Perhaps no issue illustrates this point better than health reform, as the National Journal report (excerpted above) and the Los Angeles Times each show.

The Times reported that nearly half of Latinos support Obamacare, while less than a fifth oppose that law. By contrast, only 30 percent of whites back Obamacare, while nearly half oppose it.

The party pledged to repeal Obamacare hardly starts off on solid footing by leaping leftward on immigration, but keeping its toehold against government-run medicine — particularly when the target audience disproportionately lacks health insurance, uses Medicaid, and views the subsidized coverage and expanded Medicaid favorably.

"This is going to hurt Republicans," said Matt Barreto, cofounder of Latino Decisions, a nonpartisan national polling firm. "When Republicans keep saying they will repeal the health law, Latinos hear the party is going to take away their healthcare."

. . .

Obama, meanwhile, made upholding the Affordable Care Act a core part of his Latino strategy. A quarter of the president's advertising in Spanish focused on the law, said James Aldrete, who oversaw Spanish-language media strategy for Obama in 2008 and 2012. "We knew from the start that, if Latinos knew about the benefits of the law, they were going back the president," he said. "It was central to our messaging."
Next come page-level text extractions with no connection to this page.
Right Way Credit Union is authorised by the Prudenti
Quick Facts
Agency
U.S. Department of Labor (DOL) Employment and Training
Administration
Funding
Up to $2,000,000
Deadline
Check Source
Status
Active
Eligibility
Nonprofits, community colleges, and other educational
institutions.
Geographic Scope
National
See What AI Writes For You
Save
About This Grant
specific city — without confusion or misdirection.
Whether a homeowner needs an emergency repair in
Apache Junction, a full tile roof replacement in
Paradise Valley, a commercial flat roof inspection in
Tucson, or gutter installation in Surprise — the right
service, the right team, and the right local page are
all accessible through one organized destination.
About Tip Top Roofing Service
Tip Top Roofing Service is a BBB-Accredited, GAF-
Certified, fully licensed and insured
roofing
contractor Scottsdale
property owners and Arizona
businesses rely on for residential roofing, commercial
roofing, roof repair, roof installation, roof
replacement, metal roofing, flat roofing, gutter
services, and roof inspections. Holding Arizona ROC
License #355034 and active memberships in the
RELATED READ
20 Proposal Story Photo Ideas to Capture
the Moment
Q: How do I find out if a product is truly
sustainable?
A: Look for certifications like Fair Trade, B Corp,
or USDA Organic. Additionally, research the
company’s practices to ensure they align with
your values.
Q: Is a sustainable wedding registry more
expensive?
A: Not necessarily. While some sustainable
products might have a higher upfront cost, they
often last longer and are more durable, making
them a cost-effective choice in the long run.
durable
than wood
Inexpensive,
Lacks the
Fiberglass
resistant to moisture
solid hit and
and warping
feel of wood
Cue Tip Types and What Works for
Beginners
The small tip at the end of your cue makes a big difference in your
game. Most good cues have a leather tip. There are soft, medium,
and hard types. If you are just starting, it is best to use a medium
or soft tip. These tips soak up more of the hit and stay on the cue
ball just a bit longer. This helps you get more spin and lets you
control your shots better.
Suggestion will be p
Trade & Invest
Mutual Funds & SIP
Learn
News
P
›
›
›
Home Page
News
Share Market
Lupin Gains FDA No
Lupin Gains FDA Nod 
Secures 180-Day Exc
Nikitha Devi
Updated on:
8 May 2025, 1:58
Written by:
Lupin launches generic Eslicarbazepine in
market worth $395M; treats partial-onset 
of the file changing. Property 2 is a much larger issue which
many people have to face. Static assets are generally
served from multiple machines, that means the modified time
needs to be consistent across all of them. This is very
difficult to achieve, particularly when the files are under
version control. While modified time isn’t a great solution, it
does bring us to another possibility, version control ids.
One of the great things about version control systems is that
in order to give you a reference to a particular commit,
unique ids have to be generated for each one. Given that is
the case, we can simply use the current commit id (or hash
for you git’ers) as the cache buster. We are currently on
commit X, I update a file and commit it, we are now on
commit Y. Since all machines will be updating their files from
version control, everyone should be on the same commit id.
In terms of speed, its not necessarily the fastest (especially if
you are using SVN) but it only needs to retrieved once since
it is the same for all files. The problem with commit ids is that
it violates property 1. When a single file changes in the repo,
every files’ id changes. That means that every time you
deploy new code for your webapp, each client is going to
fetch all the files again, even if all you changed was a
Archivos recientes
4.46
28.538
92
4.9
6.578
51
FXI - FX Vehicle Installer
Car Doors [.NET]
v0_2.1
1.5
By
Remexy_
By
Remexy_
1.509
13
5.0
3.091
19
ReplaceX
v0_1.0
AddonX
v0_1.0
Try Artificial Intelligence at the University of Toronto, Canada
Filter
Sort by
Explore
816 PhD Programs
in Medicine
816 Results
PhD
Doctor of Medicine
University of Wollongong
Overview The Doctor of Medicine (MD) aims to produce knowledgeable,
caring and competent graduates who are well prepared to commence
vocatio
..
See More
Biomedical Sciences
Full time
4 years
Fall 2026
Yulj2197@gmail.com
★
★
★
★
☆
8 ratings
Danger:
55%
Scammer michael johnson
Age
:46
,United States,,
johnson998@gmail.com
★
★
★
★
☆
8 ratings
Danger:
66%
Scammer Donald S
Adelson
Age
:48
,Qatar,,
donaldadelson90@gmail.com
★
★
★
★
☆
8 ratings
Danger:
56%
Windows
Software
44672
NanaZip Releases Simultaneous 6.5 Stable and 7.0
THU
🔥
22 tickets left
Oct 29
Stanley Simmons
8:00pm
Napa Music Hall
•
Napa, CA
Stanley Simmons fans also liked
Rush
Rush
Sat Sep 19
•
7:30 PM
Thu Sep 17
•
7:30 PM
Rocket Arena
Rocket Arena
In one widely aired television ad, Cristina Saralegui, a popular talk-show host, explained in Spanish how the law would help millions of Latinos get health insurance. In another, a campaign volunteer visiting a middle-aged man with diabetes, which is widespread among Latinos, said: "Family is important to President Obama, and he understands that families that are fighters sometimes have lost everything when someone gets sick."
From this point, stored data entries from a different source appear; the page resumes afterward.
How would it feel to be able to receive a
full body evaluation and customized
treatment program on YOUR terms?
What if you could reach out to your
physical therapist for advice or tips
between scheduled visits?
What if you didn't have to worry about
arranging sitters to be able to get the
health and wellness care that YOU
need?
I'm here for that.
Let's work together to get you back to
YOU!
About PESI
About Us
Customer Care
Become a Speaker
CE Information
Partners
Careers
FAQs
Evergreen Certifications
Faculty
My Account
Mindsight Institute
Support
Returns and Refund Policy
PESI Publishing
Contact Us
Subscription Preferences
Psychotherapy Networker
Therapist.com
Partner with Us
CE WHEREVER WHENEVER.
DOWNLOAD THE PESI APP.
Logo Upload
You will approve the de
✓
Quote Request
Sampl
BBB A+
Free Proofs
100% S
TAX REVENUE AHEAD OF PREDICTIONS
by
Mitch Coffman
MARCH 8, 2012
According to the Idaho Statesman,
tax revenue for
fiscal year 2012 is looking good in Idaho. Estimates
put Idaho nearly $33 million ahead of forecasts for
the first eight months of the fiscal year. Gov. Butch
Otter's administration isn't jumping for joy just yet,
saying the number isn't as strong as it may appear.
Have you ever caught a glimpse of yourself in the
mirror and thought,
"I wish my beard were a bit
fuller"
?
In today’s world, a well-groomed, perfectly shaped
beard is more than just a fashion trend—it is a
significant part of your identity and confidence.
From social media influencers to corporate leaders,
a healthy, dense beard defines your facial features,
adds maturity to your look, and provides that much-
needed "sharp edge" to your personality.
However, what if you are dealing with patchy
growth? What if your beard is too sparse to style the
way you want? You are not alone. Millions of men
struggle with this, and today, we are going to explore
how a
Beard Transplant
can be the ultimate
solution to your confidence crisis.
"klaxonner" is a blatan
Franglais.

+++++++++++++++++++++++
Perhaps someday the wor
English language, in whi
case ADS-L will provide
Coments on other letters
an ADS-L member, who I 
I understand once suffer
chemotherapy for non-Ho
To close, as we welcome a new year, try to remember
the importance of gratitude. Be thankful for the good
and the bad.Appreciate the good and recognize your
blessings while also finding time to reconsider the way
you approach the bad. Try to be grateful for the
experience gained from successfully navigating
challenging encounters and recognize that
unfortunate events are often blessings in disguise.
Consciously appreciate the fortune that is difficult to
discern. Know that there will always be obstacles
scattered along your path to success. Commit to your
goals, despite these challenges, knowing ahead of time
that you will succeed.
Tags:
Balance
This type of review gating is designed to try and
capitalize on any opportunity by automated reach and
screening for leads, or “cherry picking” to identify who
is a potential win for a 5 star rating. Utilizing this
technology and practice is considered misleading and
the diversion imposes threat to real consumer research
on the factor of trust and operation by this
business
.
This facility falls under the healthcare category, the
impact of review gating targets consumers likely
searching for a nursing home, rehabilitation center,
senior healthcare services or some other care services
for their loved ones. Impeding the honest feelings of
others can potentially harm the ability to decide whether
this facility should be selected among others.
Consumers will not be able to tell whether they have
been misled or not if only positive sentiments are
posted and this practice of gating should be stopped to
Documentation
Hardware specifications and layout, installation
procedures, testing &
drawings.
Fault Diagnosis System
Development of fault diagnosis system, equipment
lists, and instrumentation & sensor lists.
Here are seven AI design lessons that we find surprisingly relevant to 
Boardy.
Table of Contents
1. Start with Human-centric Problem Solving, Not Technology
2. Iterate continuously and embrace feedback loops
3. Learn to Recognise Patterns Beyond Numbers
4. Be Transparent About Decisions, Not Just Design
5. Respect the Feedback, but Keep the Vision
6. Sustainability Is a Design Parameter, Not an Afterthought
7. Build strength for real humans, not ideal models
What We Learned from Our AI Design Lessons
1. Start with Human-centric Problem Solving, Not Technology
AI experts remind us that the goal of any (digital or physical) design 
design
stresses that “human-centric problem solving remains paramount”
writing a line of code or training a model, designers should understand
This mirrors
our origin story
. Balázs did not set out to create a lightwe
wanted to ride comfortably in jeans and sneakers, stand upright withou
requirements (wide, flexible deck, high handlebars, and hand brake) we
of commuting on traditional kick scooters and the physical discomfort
Surveys indicate that close to 30% of Latino citizens and legal permanent residents lack health insurance. By comparison, just 11% of white and 17% of black Americans are uninsured, according to the latest data from the federal Centers for Disease Control and Prevention.


And when you consider that more than three out of five (6.55 million) illegal aliens lack health insurance, legalization puts these aliens on the path to taxpayer-subsidized health care. One easily sees these amnesty beneficiaries will more likely vote for the politicians who gave the handouts, not the ones who tried to pry them away.
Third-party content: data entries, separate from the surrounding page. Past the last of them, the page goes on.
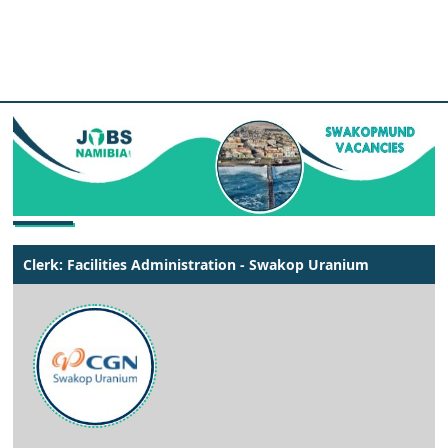
Clerk: Facilities Administration - Swakop Uranium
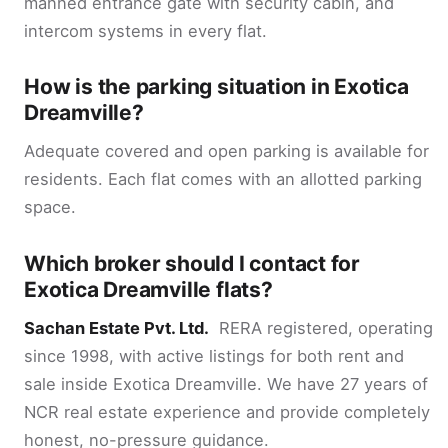
manned entrance gate with security cabin, and
intercom systems in every flat.
How is the parking situation in Exotica
Dreamville?
Adequate covered and open parking is available for
residents. Each flat comes with an allotted parking
space.
Which broker should I contact for
Exotica Dreamville flats?
Sachan Estate Pvt. Ltd.
RERA registered, operating
since 1998, with active listings for both rent and
sale inside Exotica Dreamville. We have 27 years of
NCR real estate experience and provide completely
honest, no-pressure guidance.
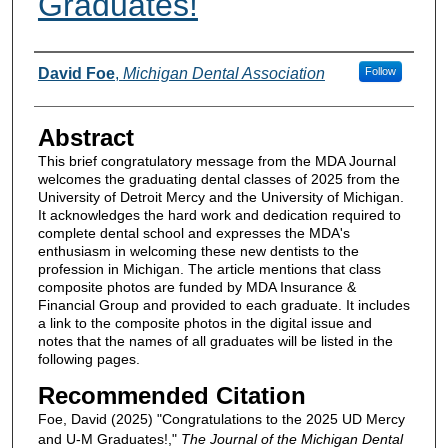
Graduates!
Authors
David Foe
,
Michigan Dental Association
Follow
Abstract
This brief congratulatory message from the MDA Journal
welcomes the graduating dental classes of 2025 from the
University of Detroit Mercy and the University of Michigan.
It acknowledges the hard work and dedication required to
complete dental school and expresses the MDA's
enthusiasm in welcoming these new dentists to the
profession in Michigan. The article mentions that class
composite photos are funded by MDA Insurance &
Financial Group and provided to each graduate. It includes
a link to the composite photos in the digital issue and
notes that the names of all graduates will be listed in the
following pages.
Recommended Citation
Foe, David (2025) "Congratulations to the 2025 UD Mercy
and U-M Graduates!,"
The Journal of the Michigan Dental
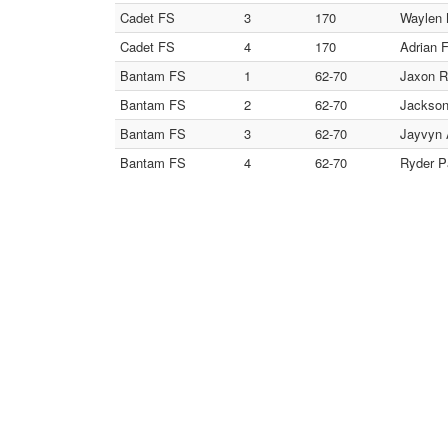
Cadet FS
3
170
Waylen M
Cadet FS
4
170
Adrian F
Bantam FS
1
62-70
Jaxon Ro
Bantam FS
2
62-70
Jackson
Bantam FS
3
62-70
Jayvyn 
Bantam FS
4
62-70
Ryder P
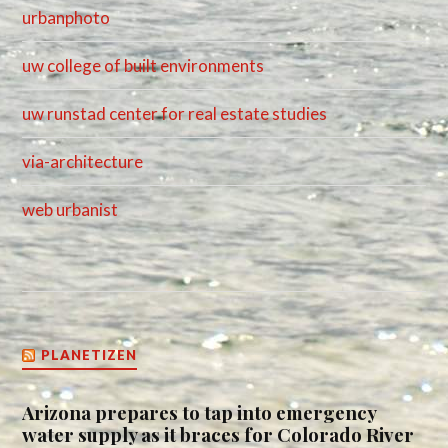
urbanphoto
uw college of built environments
uw runstad center for real estate studies
via-architecture
web urbanist
PLANETIZEN
Arizona prepares to tap into emergency
water supply as it braces for Colorado River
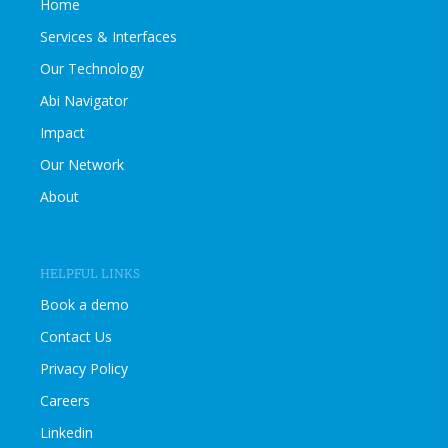
Home
Services & Interfaces
Our Technology
Abi Navigator
Impact
Our Network
About
HELPFUL LINKS
Book a demo
Contact Us
Privacy Policy
Careers
Linkedin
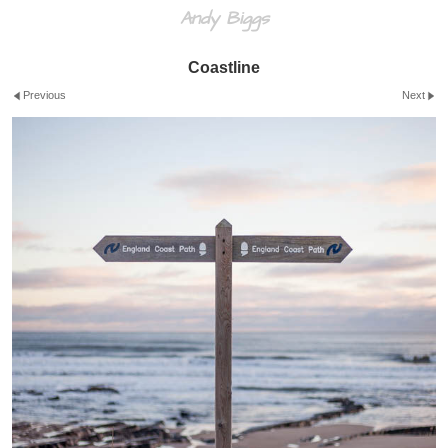
Andy Biggs
Coastline
Previous
Next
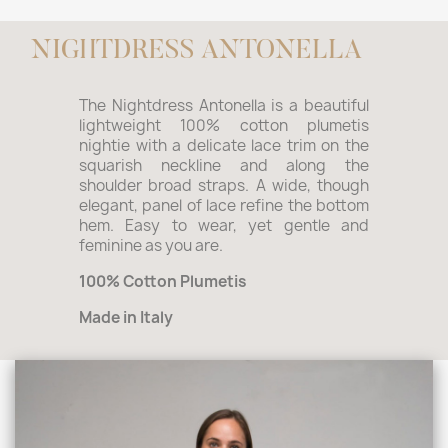
NIGHTDRESS ANTONELLA
The Nightdress Antonella is a beautiful
lightweight 100% cotton plumetis
nightie with a delicate lace trim on the
squarish neckline and along the
shoulder broad straps. A wide, though
elegant, panel of lace refine the bottom
hem. Easy to wear, yet gentle and
feminine as you are.
100% Cotton Plumetis
Made in Italy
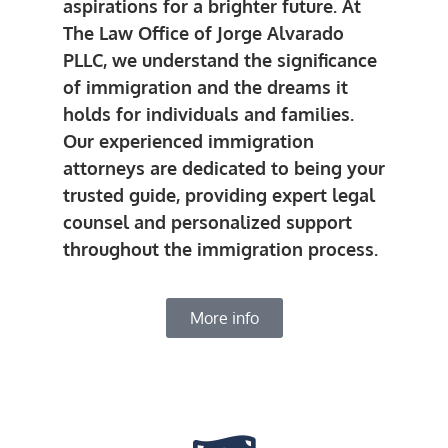
aspirations for a brighter future. At
The Law Office of Jorge Alvarado
PLLC, we understand the significance
of immigration and the dreams it
holds for individuals and families.
Our experienced immigration
attorneys are dedicated to being your
trusted guide, providing expert legal
counsel and personalized support
throughout the immigration process.
More info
If Republicans give in on health care, as well as immigration, will that garner them more Latino support? Or will it sound like "me, too" to that electorate? And what's the cost to the party with its political base? Is taking the same position on key issues as the opposition party a winning political strategy? Might such a move merely depress turnout among the base while falling short of a competitive share of recruits?